8 Books for Getting Started With Computer Vision

Computer vision is a subfield of artificial intelligence concerned with understanding the content of digital images, such as photographs and videos.

Deep learning has made impressive inroads on challenging computer vision tasks and makes the promise of further advances.

Before diving into the application of deep learning techniques to computer vision, it may be helpful to develop a foundation in computer vision more broadly. This may include the foundational and classical techniques, theory, and even basic data handling with standard APIs.

One of the best ways to get up to speed quickly with the field is to get a book on the topic.

In this post, you will discover the top textbooks and programmer books on computer vision.

Let’s get started.

Overview

This post is divided into three parts; they are:

  1. Top 5 Computer Vision Textbooks
  2. Top 3 Computer Vision Programmer Books
  3. Recommendations

Top 5 Computer Vision Textbooks

Textbooks are those books written by experts, often academics, and are designed to be used as a reference for students and practitioners.

They focus mainly on general methods and theory (math), not on the practical concerns of problems and the application of methods (code).

I gathered a list of the top five textbooks based on their usage in university courses at top schools (e.g. MIT, etc.) and recommendations on discussion websites (e.g. Quora, etc.).

The top five textbooks on computer vision are as follows (in no particular order):

Let’s take a closer look at each in turn, including the target audience and table of contents for each book.
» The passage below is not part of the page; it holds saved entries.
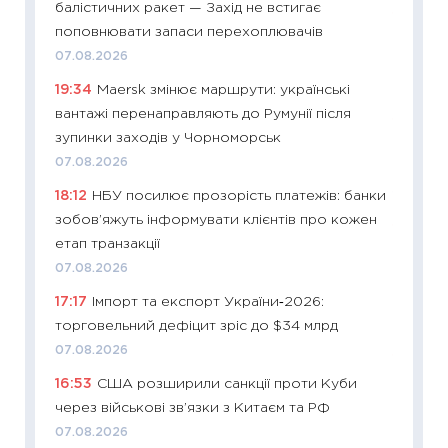
балістичних ракет — Захід не встигає
11:32
Бі
поповнювати запаси перехоплювачів
впевне
07.08.2026
поведін
19:34
Maersk змінює маршрути: українські
27.04.2
вантажі перенаправляють до Румунії після
11:28
Чо
зупинки заходів у Чорноморськ
змінив
07.08.2026
2026 р
18:12
НБУ посилює прозорість платежів: банки
13.04.20
зобов’яжуть інформувати клієнтів про кожен
11:29
Ск
етап транзакції
кошик 
07.08.2026
базово
17:17
Імпорт та експорт України‑2026:
оцінко
торговельний дефіцит зріс до $34 млрд
06.04.2
07.08.2026
11:24
Ск
16:53
США розширили санкції проти Куби
у 2026
через військові зв’язки з Китаєм та РФ
KSE до
07.08.2026
30.03.2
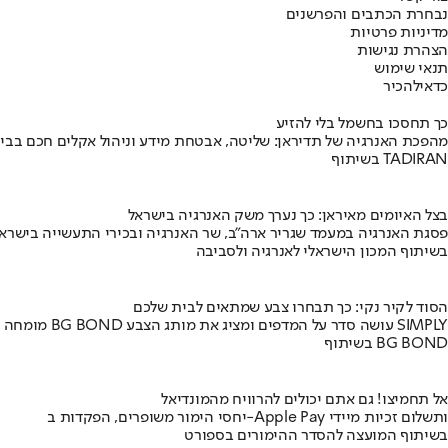
נבחרת הכתבים והפרשנים
מדיניות פרטיות
הצהרת נגישות
תנאי שימוש
כדאי
להכיר
כך תחסכו בחשמל בלי להזיע
מהפכת האנרגיה של תדיראן: שליטה, אבטחת מידע וניהול אקלים חכם בבי
בשיתוף TADIRAN
בצל האיומים מאיראן: כך נערך משק האנרגיה בישראל
פסגת האנרגיה במעמד שגריר ארה"ב, שר האנרגיה ובכירי התעשייה בישראל
בשיתוף המכון הישראלי לאנרגיה ולסביבה
הסוד לקיר נקי: כך תבחרו צבע שמתאים לבית שלכם
מומחה BG BOND עושה סדר על המדפים ומציג את מותג הצבע SIMPLY
בשיתוף BG BOND
אל תחמיצו! גם אתם יכולים להרוויח מהמונדיאל
יחסי הימור משופרים, הפקדות ב-Apple Pay ותשלום זכיות מיידי
בשיתוף המועצה להסדר ההימורים בספורט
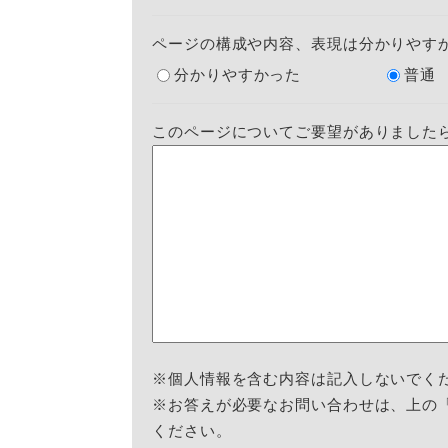
ページの構成や内容、表現は分かりやす
分かりやすかった
普通
このページについてご要望がありました
※個人情報を含む内容は記入しないでく
※お答えが必要なお問い合わせは、上の
ください。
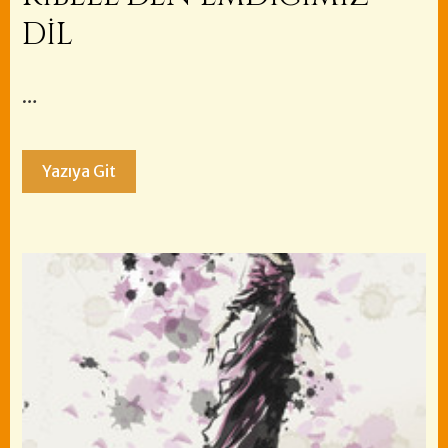
DİL
…
Yazıya Git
Computer Vision: Algorithms and Applications

This book was written by Richard Szeliski and published in 2010.

Computer Vision: Algorithms and Applications

Computer Vision: Algorithms and Applications

A draft version of the book in PDF format is available from the book’s homepage.

I like this book. It provides a strong foundation for beginners (undergraduates) in computer vision techniques for a wide range of standard computer vision problems. The book was developed by Richard based on his years of experience teaching the topic at the University of Washington.

This book also reflects my 20 years’ experience doing computer vision research in corporate research labs […] I have mostly focused on problems and solution techniques (algorithms) that have practical real-world applications and that work well in practice. Thus, this book has more emphasis on basic techniques that work under real-world conditions and less on more esoteric mathematics that has intrinsic elegance but less practical applicability.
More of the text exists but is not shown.